EXERCISE DETAILS → Leaving out the pictures, please retype each record exactly.

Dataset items

____

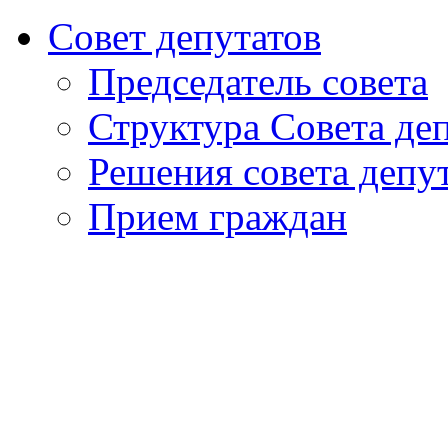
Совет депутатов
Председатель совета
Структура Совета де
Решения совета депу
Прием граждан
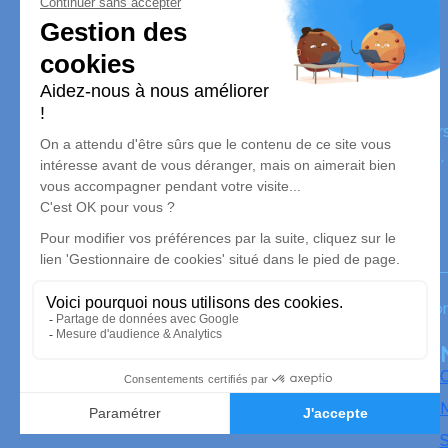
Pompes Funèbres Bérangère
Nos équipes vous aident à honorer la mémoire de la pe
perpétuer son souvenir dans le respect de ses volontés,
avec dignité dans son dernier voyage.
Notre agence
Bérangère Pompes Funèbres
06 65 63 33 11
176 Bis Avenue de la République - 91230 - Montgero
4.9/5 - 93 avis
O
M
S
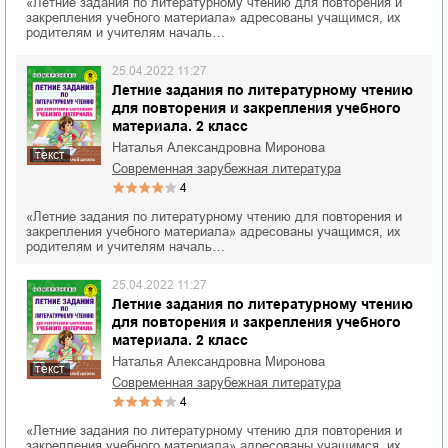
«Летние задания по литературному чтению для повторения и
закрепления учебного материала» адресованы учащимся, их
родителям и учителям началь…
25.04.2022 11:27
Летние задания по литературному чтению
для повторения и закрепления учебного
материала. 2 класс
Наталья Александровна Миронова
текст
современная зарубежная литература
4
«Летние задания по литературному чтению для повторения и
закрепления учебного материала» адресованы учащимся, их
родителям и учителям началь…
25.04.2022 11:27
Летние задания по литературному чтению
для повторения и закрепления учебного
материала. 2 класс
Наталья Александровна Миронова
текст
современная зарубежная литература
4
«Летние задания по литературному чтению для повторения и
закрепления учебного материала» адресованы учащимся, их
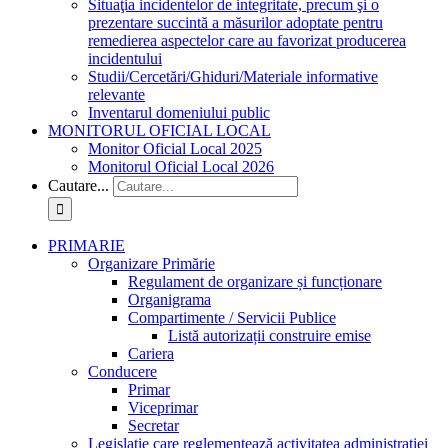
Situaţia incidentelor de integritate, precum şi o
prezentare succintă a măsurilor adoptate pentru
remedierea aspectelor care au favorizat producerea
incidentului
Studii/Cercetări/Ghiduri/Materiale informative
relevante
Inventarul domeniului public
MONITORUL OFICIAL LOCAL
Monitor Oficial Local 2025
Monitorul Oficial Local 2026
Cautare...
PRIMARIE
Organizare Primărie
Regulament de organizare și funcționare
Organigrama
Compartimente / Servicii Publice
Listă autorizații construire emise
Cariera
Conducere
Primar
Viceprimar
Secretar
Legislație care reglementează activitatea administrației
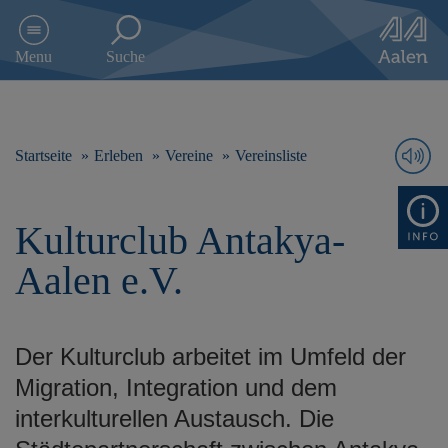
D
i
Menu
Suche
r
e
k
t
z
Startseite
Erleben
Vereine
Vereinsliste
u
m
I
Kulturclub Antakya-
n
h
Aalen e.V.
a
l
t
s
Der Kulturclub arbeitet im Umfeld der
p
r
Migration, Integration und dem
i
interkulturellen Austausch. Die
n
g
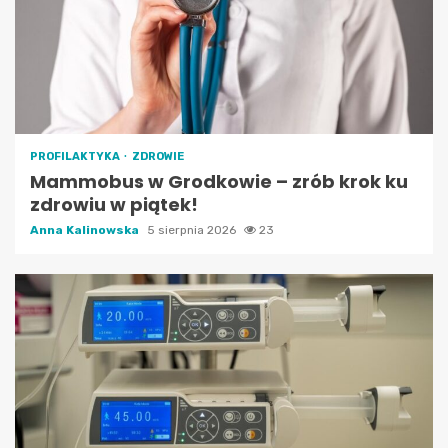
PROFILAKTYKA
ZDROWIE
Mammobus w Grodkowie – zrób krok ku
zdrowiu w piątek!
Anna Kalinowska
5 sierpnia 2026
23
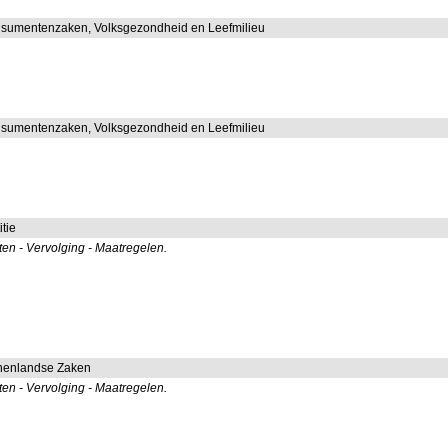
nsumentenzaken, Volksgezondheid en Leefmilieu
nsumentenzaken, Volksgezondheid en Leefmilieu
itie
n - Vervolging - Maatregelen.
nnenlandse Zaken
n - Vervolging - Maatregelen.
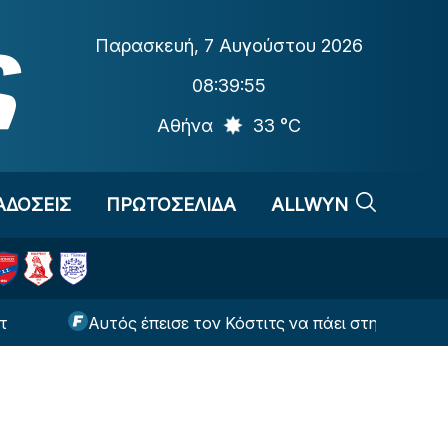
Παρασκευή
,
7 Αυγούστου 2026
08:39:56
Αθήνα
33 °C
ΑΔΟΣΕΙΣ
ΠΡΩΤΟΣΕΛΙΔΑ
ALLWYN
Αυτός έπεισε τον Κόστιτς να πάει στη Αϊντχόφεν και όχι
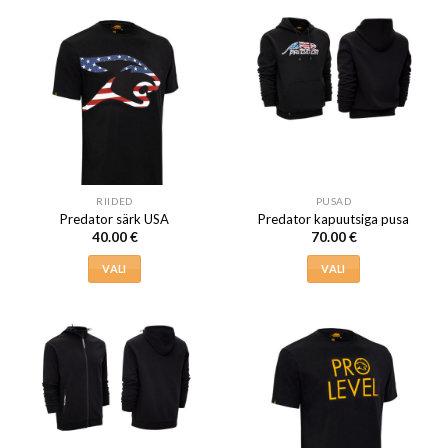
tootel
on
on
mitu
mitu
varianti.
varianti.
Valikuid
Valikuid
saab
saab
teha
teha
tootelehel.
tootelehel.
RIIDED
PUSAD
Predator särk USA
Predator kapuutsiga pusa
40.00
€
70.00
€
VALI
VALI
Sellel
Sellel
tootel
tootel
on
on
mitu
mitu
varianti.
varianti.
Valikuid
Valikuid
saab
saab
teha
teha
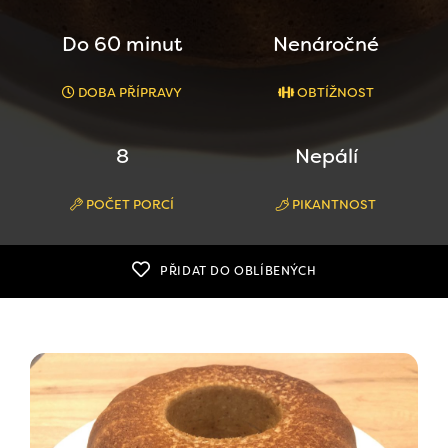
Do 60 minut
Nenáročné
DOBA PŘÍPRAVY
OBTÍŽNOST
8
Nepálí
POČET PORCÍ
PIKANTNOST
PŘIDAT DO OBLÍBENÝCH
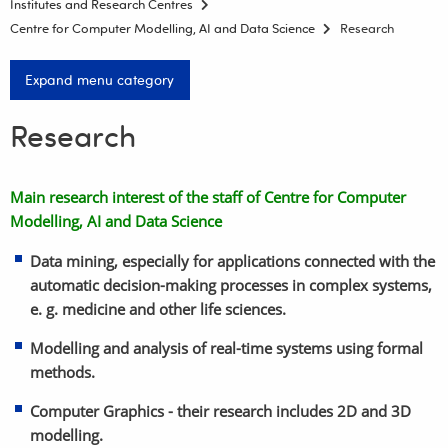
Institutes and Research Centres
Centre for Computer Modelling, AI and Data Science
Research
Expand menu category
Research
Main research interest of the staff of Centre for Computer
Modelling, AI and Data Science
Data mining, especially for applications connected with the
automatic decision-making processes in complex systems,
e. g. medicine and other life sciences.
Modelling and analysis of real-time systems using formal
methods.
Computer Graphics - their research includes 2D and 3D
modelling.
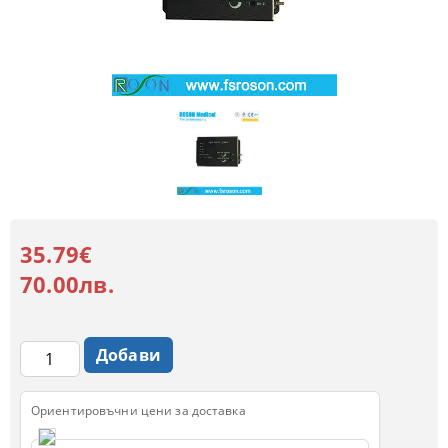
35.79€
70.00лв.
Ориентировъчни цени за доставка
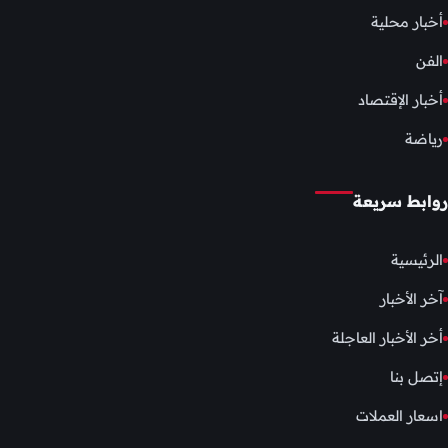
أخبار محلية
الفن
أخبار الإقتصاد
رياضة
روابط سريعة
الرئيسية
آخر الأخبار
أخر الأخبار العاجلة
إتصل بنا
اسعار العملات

____

SOLUTION →
Совет депутатов
Председатель совета
Структура Совета де
Решения совета депу
Прием граждан
Pompes Funèbres Bérangère
Nos équipes vous aident à honorer la mémoire de la pe
perpétuer son souvenir dans le respect de ses volontés,
avec dignité dans son dernier voyage.
Notre agence
Bérangère Pompes Funèbres
06 65 63 33 11
176 Bis Avenue de la République - 91230 - Montgero
4.9/5 - 93 avis
O
M
S
«Летние задания по литературному чтению для повторения и
закрепления учебного материала» адресованы учащимся, их
родителям и учителям началь…
25.04.2022 11:27
Летние задания по литературному чтению
для повторения и закрепления учебного
материала. 2 класс
Наталья Александровна Миронова
текст
современная зарубежная литература
4
«Летние задания по литературному чтению для повторения и
закрепления учебного материала» адресованы учащимся, их
родителям и учителям началь…
25.04.2022 11:27
Летние задания по литературному чтению
для повторения и закрепления учебного
материала. 2 класс
Наталья Александровна Миронова
текст
современная зарубежная литература
4
«Летние задания по литературному чтению для повторения и
закрепления учебного материала» адресованы учащимся, их
Situaţia incidentelor de integritate, precum şi o
prezentare succintă a măsurilor adoptate pentru
remedierea aspectelor care au favorizat producerea
incidentului
Studii/Cercetări/Ghiduri/Materiale informative
relevante
Inventarul domeniului public
MONITORUL OFICIAL LOCAL
Monitor Oficial Local 2025
Monitorul Oficial Local 2026
Cautare...
PRIMARIE
Organizare Primărie
Regulament de organizare și funcționare
Organigrama
Compartimente / Servicii Publice
Listă autorizații construire emise
Cariera
Conducere
Primar
Viceprimar
Secretar
Legislație care reglementează activitatea administrației
D
i
Menu
Suche
r
e
k
t
z
Startseite
Erleben
Vereine
Vereinsliste
u
m
I
Kulturclub Antakya-
n
h
Aalen e.V.
a
l
t
s
Der Kulturclub arbeitet im Umfeld der
p
r
Migration, Integration und dem
i
interkulturellen Austausch. Die
n
g
PROFILAKTYKA
ZDROWIE
Mammobus w Grodkowie – zrób krok ku
zdrowiu w piątek!
Anna Kalinowska
5 sierpnia 2026
23
nsumentenzaken, Volksgezondheid en Leefmilieu
nsumentenzaken, Volksgezondheid en Leefmilieu
itie
n - Vervolging - Maatregelen.
nnenlandse Zaken
n - Vervolging - Maatregelen.
Παρασκευή
,
7 Αυγούστου 2026
08:39:56
Αθήνα
33 °C
ΑΔΟΣΕΙΣ
ΠΡΩΤΟΣΕΛΙΔΑ
ALLWYN
Αυτός έπεισε τον Κόστιτς να πάει στη Αϊντχόφεν και όχι
tootel
on
on
mitu
mitu
varianti.
varianti.
Valikuid
Valikuid
saab
saab
teha
teha
tootelehel.
tootelehel.
RIIDED
PUSAD
Predator särk USA
Predator kapuutsiga pusa
40.00
€
70.00
€
VALI
VALI
Sellel
Sellel
tootel
tootel
on
on
mitu
mitu
varianti.
varianti.
Valikuid
Valikuid
saab
saab
teha
teha
Do 60 minut
Nenáročné
DOBA PŘÍPRAVY
OBTÍŽNOST
8
Nepálí
POČET PORCÍ
PIKANTNOST
PŘIDAT DO OBLÍBENÝCH
Institutes and Research Centres
Centre for Computer Modelling, AI and Data Science
Research
Expand menu category
Research
Main research interest of the staff of Centre for Computer
Modelling, AI and Data Science
Data mining, especially for applications connected with the
automatic decision-making processes in complex systems,
e. g. medicine and other life sciences.
Modelling and analysis of real-time systems using formal
methods.
Computer Graphics - their research includes 2D and 3D
modelling.
35.79€
70.00лв.
Ориентировъчни цени за доставка
أخبار محلية
الفن
أخبار الإقتصاد
رياضة
روابط سريعة
الرئيسية
آخر الأخبار
أخر الأخبار العاجلة
إتصل بنا
اسعار العملات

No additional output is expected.